The studies included a range of social variables, including education, income, homelessness, and housing instability. The most common factor included was dual eligibility for Medicaid and Medicare.

Seven studies found that adding additional social risk factors to the CMS base risk-adjustment model reduced differences in readmission rates and related outcomes between hospitals serving high levels of socially vulnerable patients and other hospitals.

One study estimated that including social and clinical risk factors explained 83 percent of the difference in adjusted readmission rates between the uppermost and lowermost quintiles of hospitals categorized by the proportion of dually eligible patients served.

Other studies found that the distribution of penalties changed with social risk adjustment.

For example, one study found that adjusting for dual eligibility, housing instability, Medicare eligibility due to disability, and an area-level socioeconomic status index would decrease annual aggregated readmission penalties by $17 million for the 20 percent of hospitals serving the greatest number of dually eligible patients.

Another study found that readmission penalties would fall by 0.63 percentage points for the 10 percent of hospitals most affected by the adjustments.

Researchers also observed that the peer-grouping method helped reduce HRRP penalties for safety-net hospitals.

According to one study, in the first year of peer grouping, penalties among the 40 percent of hospitals serving the highest proportion of dual eligibles decreased by around $436,000 compared to penalties under the CMS base risk-adjustment model.

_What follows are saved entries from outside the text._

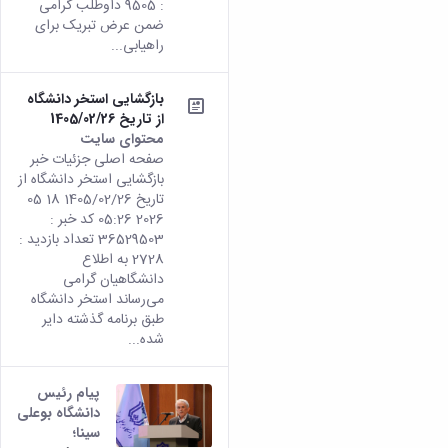
: 9505 داوطلب گرامی
ضمن عرض تبریک برای
راهیابی...
بازگشایی استخر دانشگاه
از تاریخ 1405/02/26
محتوای سایت
صفحه اصلی جزئیات خبر
بازگشایی استخر دانشگاه از
تاریخ 1405/02/26 18 05
2026 05:26 کد خبر :
36529503 تعداد بازدید :
2728 به اطلاع
دانشگاهیان گرامی
می‌رساند استخر دانشگاه
طبق برنامه گذشته دایر
شده...
پیام رئیس
دانشگاه بوعلی
سینا؛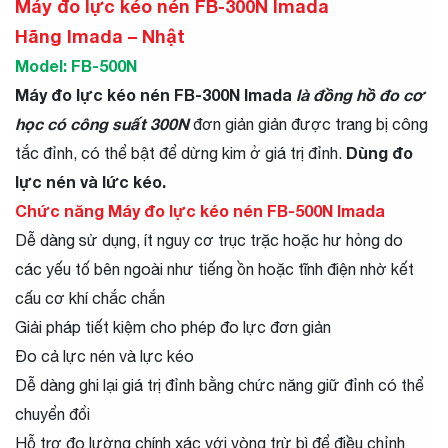
Máy đo lực kéo nén FB-300N Imada
Hãng Imada – Nhật
Model: FB-500N
Máy đo lực kéo nén FB-300N Imada
là đồng hồ đo cơ
học có công suất 300N
đơn giản giản được trang bị công
Dùng đo
tắc đỉnh, có thể bật để dừng kim ở giá trị đỉnh.
lực nén và lức kéo.
Chức năng Máy đo lực kéo nén FB-500N Imada
Dễ dàng sử dụng, ít nguy cơ trục trặc hoặc hư hỏng do
các yếu tố bên ngoài như tiếng ồn hoặc tĩnh điện nhờ kết
cấu cơ khí chắc chắn
Giải pháp tiết kiệm cho phép đo lực đơn giản
Đo cả lực nén và lực kéo
Dễ dàng ghi lại giá trị đỉnh bằng chức năng giữ đỉnh có thể
chuyển đổi
Hỗ trợ đo lường chính xác với vòng trừ bì để điều chỉnh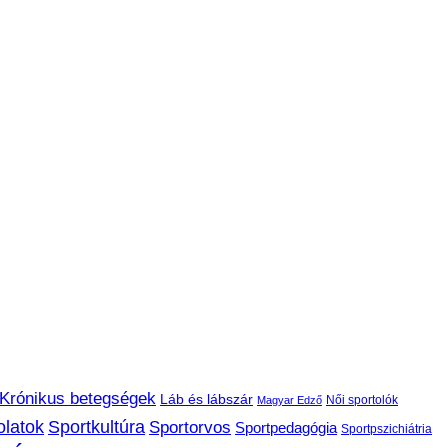
Krónikus betegségek
Láb és lábszár
Női sportolók
Magyar Edző
olatok
Sportkultúra
Sportorvos
Sportpedagógia
Sportpszichiátria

In contrast, penalties were higher for hospitals serving fewer dually eligible patients.

Using the peer-grouping method and a risk-adjustment model with social risk factors led to more significant reductions for safety-net hospitals, one study found.

There are some concerns that adjusting for social risk factors may overlook the quality of care provided in hospitals. However, two studies included hospital-level effects on care and determined that higher readmission rates at safety-net hospitals were attributed to patient social risks, not hospital characteristics.

The systematic review suggests that CMS could improve its social risk adjustment in the HRRP if they consider additional social risk factors. Through this, the agency could also help address health equity by limiting penalties for providers who serve vulnerable patients.

“Lessons learned from the HRRP can be extended to other value-based payment programs, and evolving policies to evaluate health equity can promote advances in social risk adjustment,” researchers wrote.